Exercise materials:
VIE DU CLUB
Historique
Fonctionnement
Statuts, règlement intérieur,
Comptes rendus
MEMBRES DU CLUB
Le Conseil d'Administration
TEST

--

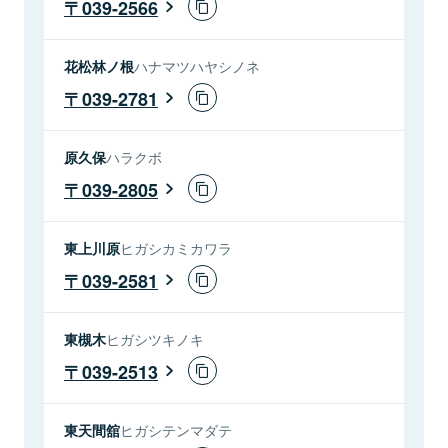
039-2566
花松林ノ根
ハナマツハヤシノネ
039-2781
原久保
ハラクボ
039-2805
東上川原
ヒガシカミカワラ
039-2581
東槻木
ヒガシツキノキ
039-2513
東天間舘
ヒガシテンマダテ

* * *

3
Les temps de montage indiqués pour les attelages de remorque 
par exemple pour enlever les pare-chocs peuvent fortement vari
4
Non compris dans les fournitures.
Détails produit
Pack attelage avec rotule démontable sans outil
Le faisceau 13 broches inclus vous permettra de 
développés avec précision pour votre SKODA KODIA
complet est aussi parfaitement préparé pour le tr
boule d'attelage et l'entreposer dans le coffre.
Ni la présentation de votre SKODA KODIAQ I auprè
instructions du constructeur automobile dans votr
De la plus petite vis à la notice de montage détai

Your instructions: Where the listing above reaches the line that contains "instructions du constructeur", start retyping, and finish with the line that contains "De la plus petite"; reproduce those lines exactly and no others.

Written response:
instructions du constructeur automobile dans votr
De la plus petite vis à la notice de montage détai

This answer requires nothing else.